It is an article of feminist faith, if not dogma, that there is no significant difference between the male and the female body. If a woman fails the physical exam for the fire department or Army Rangers that can only mean that the test was designed to discriminate against women.
It’s not an academic issue. If the nation, through its political leaders believes that women should be put in combat positions on the front lines of military campaigns, the debate has become policy.
Often, this discussion revolves around the question of whether male and female sexuality are fundamentally the same or fundamentally different.
Yet, there is another way of measuring, not merely the difference between male and female bodies but the consequences of feminists teaching women that, anything a man can do they can and should be doing it too.
Take alcohol. It turns out that today’s liberated woman, especially today’s educated women is more likely to consume too much alcohol. Female alcohol syndrome is becoming an important health issue.

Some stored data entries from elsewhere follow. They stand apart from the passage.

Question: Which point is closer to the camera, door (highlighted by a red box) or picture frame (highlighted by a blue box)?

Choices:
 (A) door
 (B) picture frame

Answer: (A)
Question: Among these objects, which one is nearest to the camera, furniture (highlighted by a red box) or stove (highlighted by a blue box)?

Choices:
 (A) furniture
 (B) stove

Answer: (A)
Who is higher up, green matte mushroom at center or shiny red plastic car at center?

Feminist thinkers have been cheering the college girls on. College professor and philosopher Nancy Bauer describes today’s liberated and empowered college women in these terms:
If there’s anything that feminism has bequeathed to young women of means, it’s that power is their birthright. Visit an American college campus on a Monday morning and you’ll find any number of amazingly ambitious and talented young women wielding their brain power, determined not to let anything — including a relationship with some needy, dependent man — get in their way. Come back on a party night, and you’ll find many of these same girls (they stopped calling themselves “women” years ago) wielding their sexual power, dressed as provocatively as they dare, matching the guys drink for drink — and then hook-up for hook-up….

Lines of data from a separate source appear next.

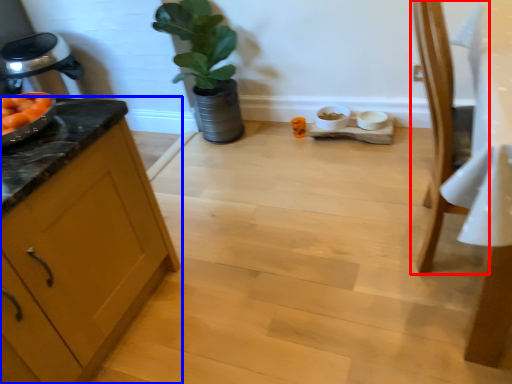 Question: Which point is closer to the camera, chair (highlighted by a red box) or cabinetry (highlighted by a blue box)?

Choices:
 (A) chair
 (B) cabinetry

Answer: (B) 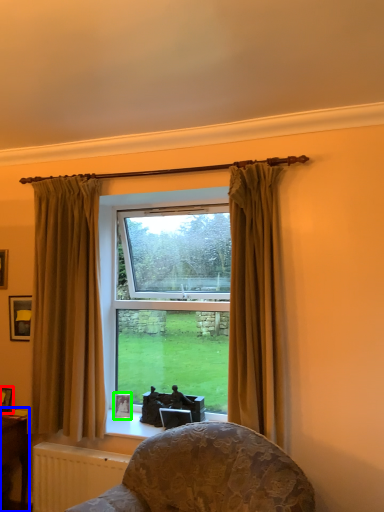 Question: Which object is positioned farthest from picture frame (highlighted by a red box)? Select from table (highlighted by a blue box) and picture frame (highlighted by a green box).

Choices:
 (A) table
 (B) picture frame

Answer: (B) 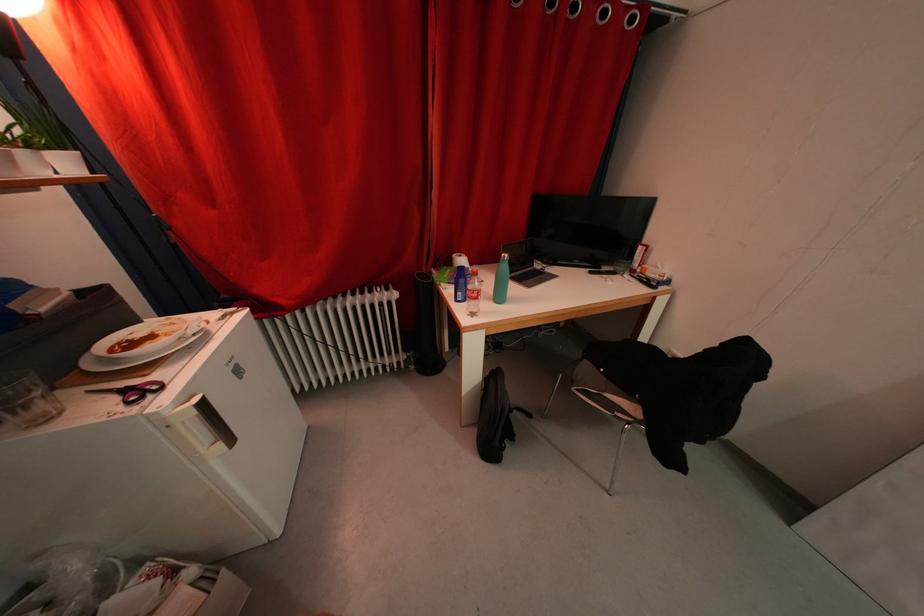 Identify the location of plastic coke bottle. The image size is (924, 616). (472, 293). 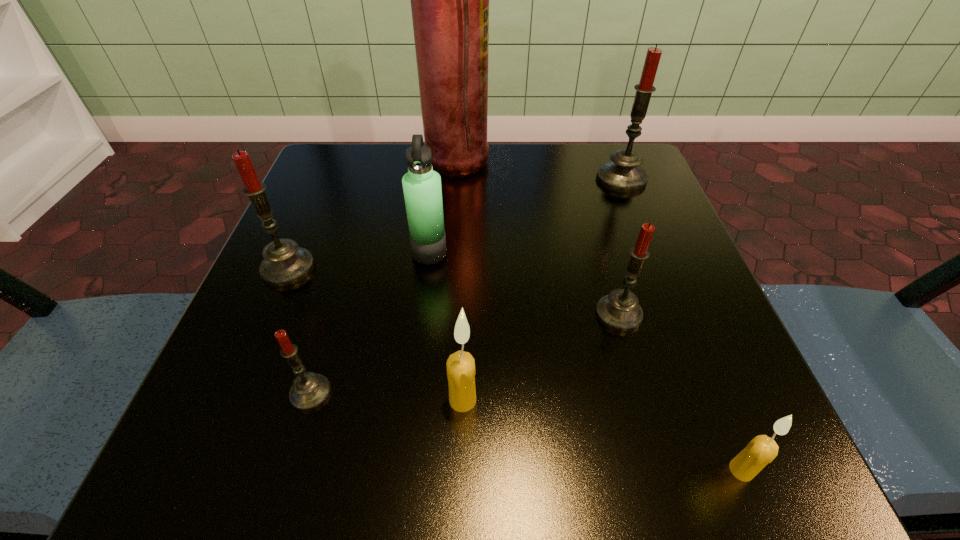 You are a GUI agent. You are given a task and a screenshot of the screen. Output one action in this format:
    pyautogui.click(x=<x>, y=<y>)
    Task: Click on the free space that is in between the smallest red candle and the thermos bottle
    This screenshot has width=960, height=540.
    Given the screenshot: What is the action you would take?
    pyautogui.click(x=371, y=323)

Locate an element on the screen. Image resolution: width=960 pixels, height=540 pixels. free point between the leftmost red candle and the red fire extinguisher is located at coordinates (371, 216).

Find the location of a particular element. free space between the fifth farthest object and the fifth nearest candle is located at coordinates (453, 291).

Select which object appears as the sixth closest to the second farthest candle. Please provide its 2D coordinates. Your answer should be formatted as a tuple, i.e. [(x, y)], where the tuple contains the x and y coordinates of a point satisfying the conditions above.

[(623, 173)]

Identify which object is the nearest to the leftmost red candle. Please provide its 2D coordinates. Your answer should be formatted as a tuple, i.e. [(x, y)], where the tuple contains the x and y coordinates of a point satisfying the conditions above.

[(422, 190)]

Select which candle appears as the sixth closest to the thermos bottle. Please provide its 2D coordinates. Your answer should be formatted as a tuple, i.e. [(x, y)], where the tuple contains the x and y coordinates of a point satisfying the conditions above.

[(760, 451)]

In order to click on candle that can be found as the third closest to the nearest object in this screenshot , I will do tap(309, 390).

Where is `the closest red candle relative to the tallest object`? the closest red candle relative to the tallest object is located at coordinates (623, 173).

Select which red candle is the third closest to the smallest red candle. Please provide its 2D coordinates. Your answer should be formatted as a tuple, i.e. [(x, y)], where the tuple contains the x and y coordinates of a point satisfying the conditions above.

[(623, 173)]

Where is `vacant area in the image that satisfies the following two spatial constraints: 1. on the back side of the second tallest object; 2. on the left side of the second smallest red candle`? The width and height of the screenshot is (960, 540). vacant area in the image that satisfies the following two spatial constraints: 1. on the back side of the second tallest object; 2. on the left side of the second smallest red candle is located at coordinates (581, 179).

When they’re on their knees in front of a worked-up guy they just met at a party, they genuinely do feel powerful — sadistic, even.

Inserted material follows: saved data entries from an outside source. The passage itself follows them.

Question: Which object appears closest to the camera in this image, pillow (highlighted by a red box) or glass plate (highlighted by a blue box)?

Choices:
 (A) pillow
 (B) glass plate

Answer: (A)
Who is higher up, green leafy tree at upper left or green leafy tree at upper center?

You’ve come a long way, baby!!
Of course, most feminists do not encourage young women to become alcoholics or to be down on their knees to service worked-up boys, but any woman who takes seriously the notion that gender differences are merely a social construct will have little reason to believe that she should systematically drink less than a man.
Obviously, Bauer would never take responsibility for the consequences of her advice, but she would do herself and everyone else a favor if she apologized for drawing a picture of a liberated woman that puts that woman on the road to alcoholism.
As for the statistics, The Wall Street Journal reports on the increase in female alcohol syndrome:
Indeed, more women are drinking now than at any time in recent history, according to health surveys. In the nine years between 1998 and 2007, the number of women arrested for drunken driving rose 30%, while male arrests dropped more than 7%. Between 1999 and 2008, the number of young women who showed up in emergency rooms for being dangerously intoxicated rose by 52%. The rate for young men, though higher, rose just 9%.
These numbers are not driven solely by young women living it up on spring break. A recent Centers for Disease Control and Prevention study of binge drinking—that is, having four or more drinks for women or five or more for men within two hours—revealed a surprising statistic. While the greatest number, 24%, of binge-drinking women are college-age, 10% of women between 45 and 64 said they binge drink—and so did 3% of women older than 65. The college-age binge drinkers and the senior binge drinkers overdid it with a similar frequency, about three times a month.
Welcome to the world of gender parity. The Journal is too modest to say that feminism has anything to do with this alarming trend, but it feels a need to report that, when it comes to alcohol, the male body and the female body are not created equal. For those who believe in science, it explains:
In one sense, the rising rates of alcohol consumption by women are a sign of parity. But this is one arena in which equal treatment yields unequal outcomes. Women are more vulnerable than men to alcohol's toxic effects. Their bodies have more fat, which retains alcohol, and less water, which dilutes it, so women drinking the same amount as men their size and weight become intoxicated more quickly. Males also have more of the enzyme alcohol dehydrogenase, which breaks down alcohol before it enters the bloodstream. This may be one reason why alcohol-related liver and brain damage appear more quickly in heavy-drinking women than men.
Strangely, alcohol also seems to enhance traditional gender roles:
Scientists are continuing to explore the biochemical differences in the way that alcohol affects men and women. Studies show that after drinking, men report feeling more powerful, often overstating their capabilities and accomplishments, while women say that it makes them feel more affectionate, sexy and feminine.
Is it not ironic when women drink too much because they believe that they are equal to men they discover that alcohol provokes feelings of… femininity.
Surely, it would be better if women could find another way to feel more feminine.